# Work item
From the line below that contains "nstitution a installé deux nouveaux membres." to the line that contains "s lois et règlements.", repeat every line exactly, both ends included, and nothing else.

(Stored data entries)
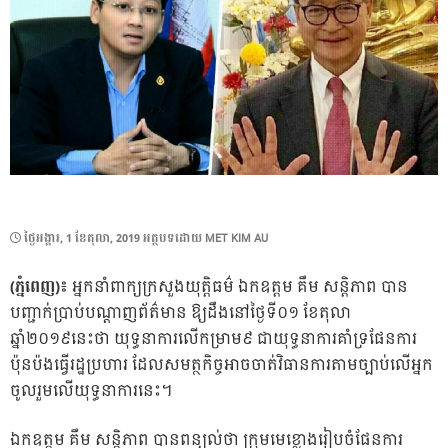
POSTED
ថ្ងៃ​អង្គារ, 1 ខែ​តុលា, 2019
អត្ថបទដោយ
MET KIM AU
ON
(ភ្នំពេញ)៖
អ្នកនាំពាក្យក្រសួងយុត្តិធម៌ ឯកឧត្តម គឹម សន្តិភាព បាន
បញ្ជាក់ប្រាប់បណ្តាញព័ត៌មាន ឱ្យដឹងនៅថ្ងៃទី០១ ខែតុលា
ឆ្នាំ២០១៩នេះថា យុទ្ធនាការលើកម្រាម៩ ជាយុទ្ធនាការគាំទ្រផែនការ
ប៉ុនប៉ងធ្វើរដ្ឋប្រហារ ដែលសមត្ថកិច្ចអាចចាត់វិធានការតាមច្បាប់លើអ្នក
ចូលរួមលើយុទ្ធនាការនេះ។
ឯកឧត្តម គឹម សន្តិភាព បានពន្យល់ថា ក្រុមមេខ្លោងរៀបចំផែនការ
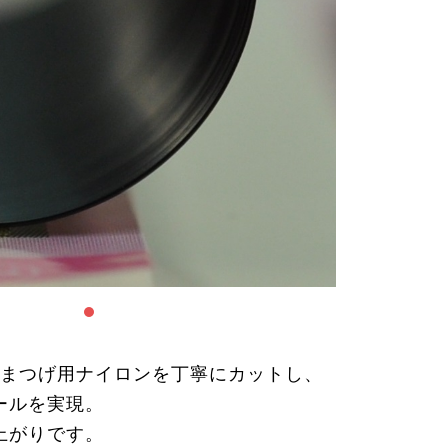
、まつげ用ナイロンを丁寧にカットし、
ールを実現。
上がりです。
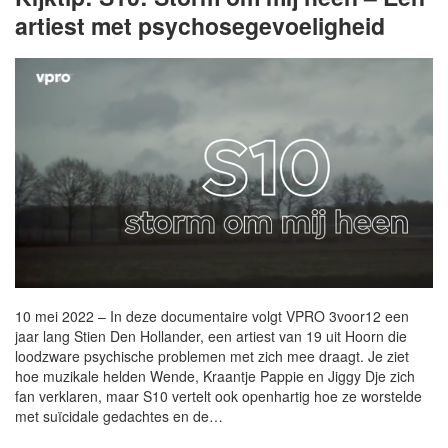
artiest met psychosegevoeligheid
10 mei 2022 – In deze documentaire volgt VPRO 3voor12 een
jaar lang Stien Den Hollander, een artiest van 19 uit Hoorn die
loodzware psychische problemen met zich mee draagt. Je ziet
hoe muzikale helden Wende, Kraantje Pappie en Jiggy Dje zich
fan verklaren, maar S10 vertelt ook openhartig hoe ze worstelde
met suïcidale gedachtes en de…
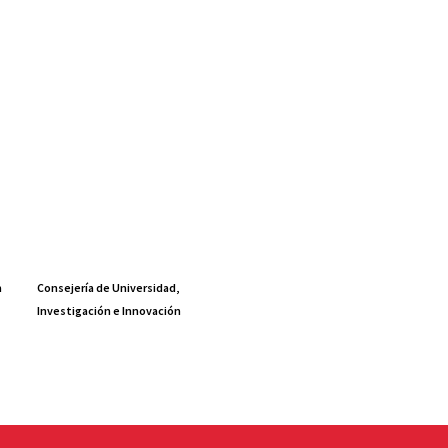
a
Consejería de Universidad,
Investigación e Innovación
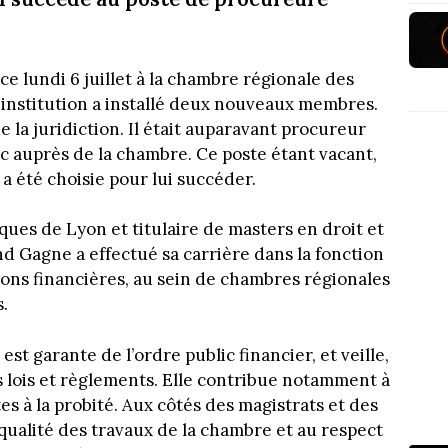
e lundi 6 juillet à la chambre régionale des
nstitution a installé deux nouveaux membres.
la juridiction. Il était auparavant procureur
ic auprès de la chambre. Ce poste étant vacant,
a été choisie pour lui succéder.
iques de Lyon et titulaire de masters en droit et
d Gagne a effectué sa carrière dans la fonction
tions financières, au sein de chambres régionales
.
st garante de l’ordre public financier, et veille,
s lois et règlements. Elle contribue notamment à
tes à la probité. Aux côtés des magistrats et des
 qualité des travaux de la chambre et au respect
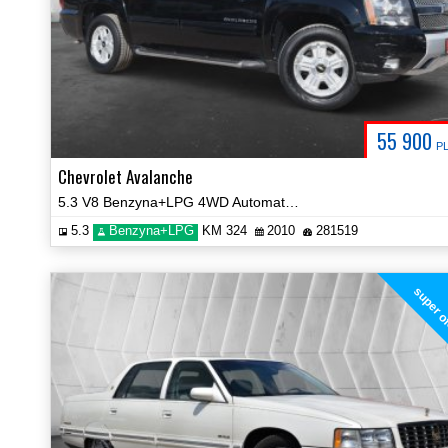
55 900
P
Chevrolet Avalanche
5.3 V8 Benzyna+LPG 4WD Automat Paka Certyfikat Prezentacja Video!
5.3
Benzyna+LPG
KM 324
2010
281519
super o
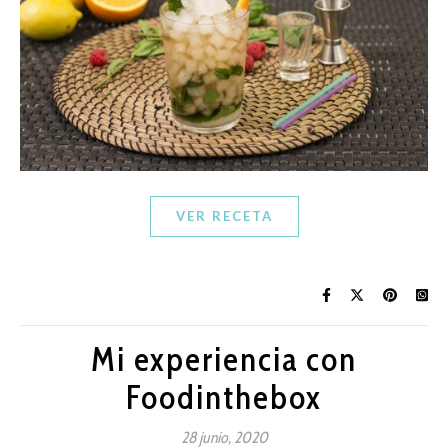
VER RECETA
Mi experiencia con
Foodinthebox
28 junio, 2020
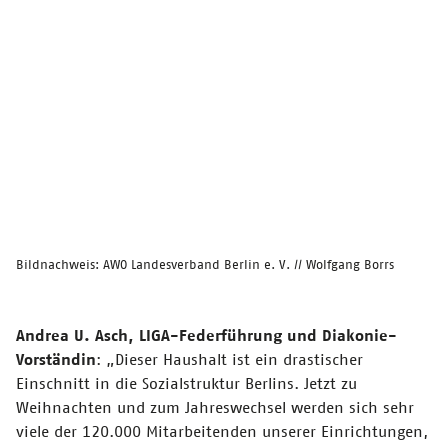
Bildnachweis: AWO Landesverband Berlin e. V. // Wolfgang Borrs
Andrea U. Asch, LIGA-Federführung und Diakonie-
Vorständin
:
„Dieser Haushalt ist ein drastischer
Einschnitt in die Sozialstruktur Berlins. Jetzt zu
Weihnachten und zum Jahreswechsel werden sich sehr
viele der 120.000 Mitarbeitenden unserer Einrichtungen,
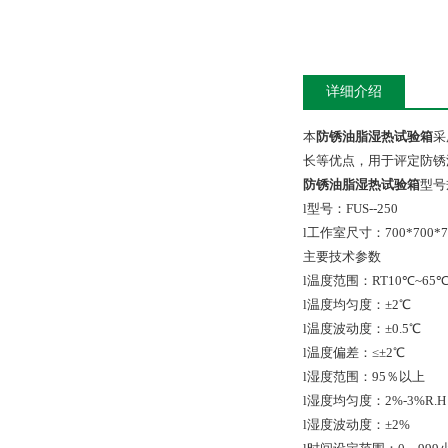
详细介绍
本
防锈油脂湿热试验箱
采
长等优点，用于评定防
防锈油脂湿热试验箱
型号
l型号：FUS--250
l工作室尺寸：700*700*
主要技术参数
l温度范围：RT10℃~65
l温度均匀度：±2℃
l温度波动度：±0.5℃
l温度偏差：≤±2℃
l湿度范围：95％以上
l湿度均匀度：2%-3%R.H
l湿度波动度：±2%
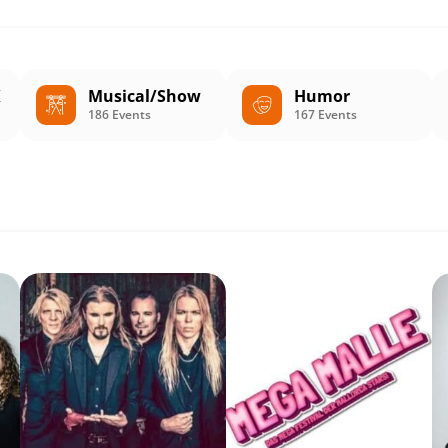
K
Musical/Show
Humor
186 Events
167 Events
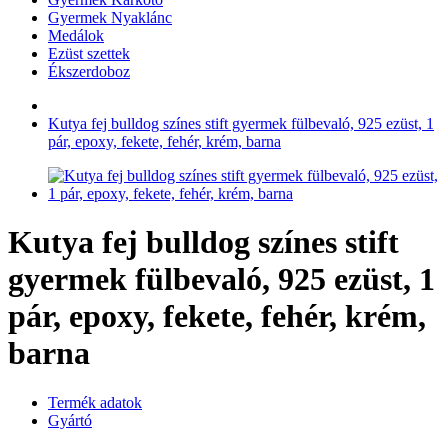
Gyermek Nyaklánc
Medálok
Ezüst szettek
Ékszerdoboz
Kutya fej bulldog színes stift gyermek fülbevaló, 925 ezüst, 1
pár, epoxy, fekete, fehér, krém, barna
Kutya fej bulldog színes stift
gyermek fülbevaló, 925 ezüst, 1
pár, epoxy, fekete, fehér, krém,
barna
Termék adatok
Gyártó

# The completed task
nstitution a installé deux nouveaux membres.
la juridiction. Il était auparavant procureur
ic auprès de la chambre. Ce poste étant vacant,
a été choisie pour lui succéder.
iques de Lyon et titulaire de masters en droit et
d Gagne a effectué sa carrière dans la fonction
tions financières, au sein de chambres régionales
.
st garante de l’ordre public financier, et veille,
s lois et règlements. Elle contribue notamment à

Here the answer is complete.